+++ Excerpted records +++
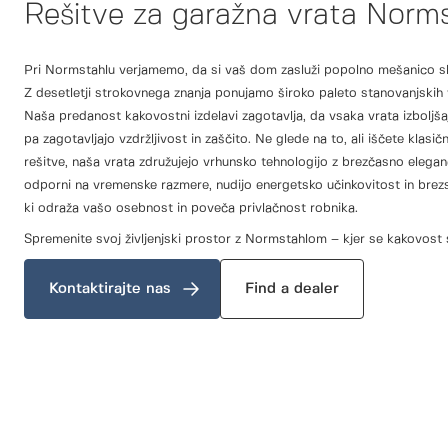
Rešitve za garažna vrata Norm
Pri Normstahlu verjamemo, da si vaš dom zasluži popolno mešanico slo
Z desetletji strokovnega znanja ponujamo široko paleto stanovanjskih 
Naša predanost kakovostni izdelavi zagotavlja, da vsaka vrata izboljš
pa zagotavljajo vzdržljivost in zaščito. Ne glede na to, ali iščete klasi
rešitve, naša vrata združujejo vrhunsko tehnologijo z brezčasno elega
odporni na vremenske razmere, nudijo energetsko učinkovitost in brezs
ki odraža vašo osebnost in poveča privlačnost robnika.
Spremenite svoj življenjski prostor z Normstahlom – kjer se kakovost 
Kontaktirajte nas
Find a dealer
+++
+++ Excerpted records +++
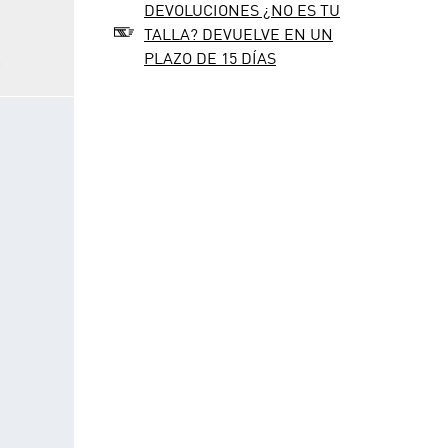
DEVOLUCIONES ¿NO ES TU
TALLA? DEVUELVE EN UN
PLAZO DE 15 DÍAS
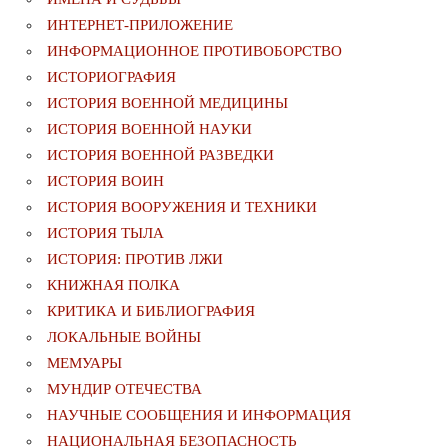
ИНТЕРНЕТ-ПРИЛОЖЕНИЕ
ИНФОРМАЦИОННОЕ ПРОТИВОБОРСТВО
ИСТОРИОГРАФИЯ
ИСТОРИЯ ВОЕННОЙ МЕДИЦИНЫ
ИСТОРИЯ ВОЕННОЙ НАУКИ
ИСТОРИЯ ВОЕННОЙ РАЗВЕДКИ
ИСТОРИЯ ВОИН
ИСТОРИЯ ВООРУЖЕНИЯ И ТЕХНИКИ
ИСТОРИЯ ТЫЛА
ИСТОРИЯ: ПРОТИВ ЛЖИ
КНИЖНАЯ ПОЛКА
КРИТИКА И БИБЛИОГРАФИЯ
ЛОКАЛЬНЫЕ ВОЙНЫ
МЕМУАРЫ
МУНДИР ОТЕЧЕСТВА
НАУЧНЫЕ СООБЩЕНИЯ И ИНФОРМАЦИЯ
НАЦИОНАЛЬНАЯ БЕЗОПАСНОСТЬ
+++
Would you print exactly and only the lines of the material above that run from the line with "ИСТОРИЯ ВООРУЖЕНИЯ И ТЕХНИКИ" through the line with "НАЦИОНАЛЬНАЯ БЕЗОПАСНОСТЬ", both included?

▶ [Answer to this problem]
ИСТОРИЯ ВООРУЖЕНИЯ И ТЕХНИКИ
ИСТОРИЯ ТЫЛА
ИСТОРИЯ: ПРОТИВ ЛЖИ
КНИЖНАЯ ПОЛКА
КРИТИКА И БИБЛИОГРАФИЯ
ЛОКАЛЬНЫЕ ВОЙНЫ
МЕМУАРЫ
МУНДИР ОТЕЧЕСТВА
НАУЧНЫЕ СООБЩЕНИЯ И ИНФОРМАЦИЯ
НАЦИОНАЛЬНАЯ БЕЗОПАСНОСТЬ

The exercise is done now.